In one set of studies the Nathans laboratory identified a signaling system in which glial-derived and/or neuron-derived ligands activate receptors on the surface of vascular endothelial cells to control vascular invasion and development.  Mutations in the genes coding for ligand, receptor, co-receptor, or co-activator proteins mediating these signals lead to defects in angiogenesis in the retina, brain, and/or spinal cord in genetically engineered mice.  In humans, similar mutations in a subset of these components lead to defects in retinal vascularization, manifesting as Norrie disease or familial exudative vitreoretinopathy.  Remarkably, the same signaling system also establishes and maintains the blood-retina barrier and the blood-brain barrier, vascular specializations that keep toxic compounds in serum out of the central nervous system.  A second interest of the Nathans laboratory is in a cell signaling system referred to as tissue polarity that controls epithelial patterning and which the Nathans laboratory discovered also plays a central role in multiple axon guidance decisions within both the central peripheral nervous systems. 

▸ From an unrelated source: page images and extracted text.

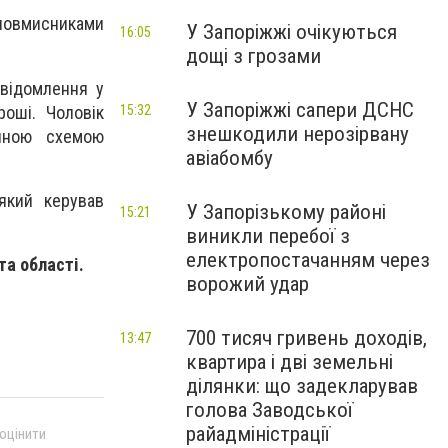
Зловмисниками
У Запоріжжі очікуються
16:05
дощі з грозами
овідомлення у
У Запоріжжі сапери ДСНС
роші. Чоловік
15:32
знешкодили нерозірвану
ічною схемою
авіабомбу
 який керував
У Запорізькому районі
15:21
виникли перебої з
електропостачанням через
та області.
ворожий удар
700 тисяч гривень доходів,
13:47
квартира і дві земельні
ділянки: що задекларував
голова Заводської
райадміністрації
 оцінити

To facilitate these and other studies of nervous system development, the Nathans laboratory has developed a variety of genetic technologies for visualizing, purifying, and manipulating neurons, glia, and vascular cells.  These methods have been used to define neuronal morphologies, assess chromatin and DNA methylation patterns on a genome-wide scale, map the topography of X-chromosome inactivation, and alter signaling pathways in defined cell types at predefined times.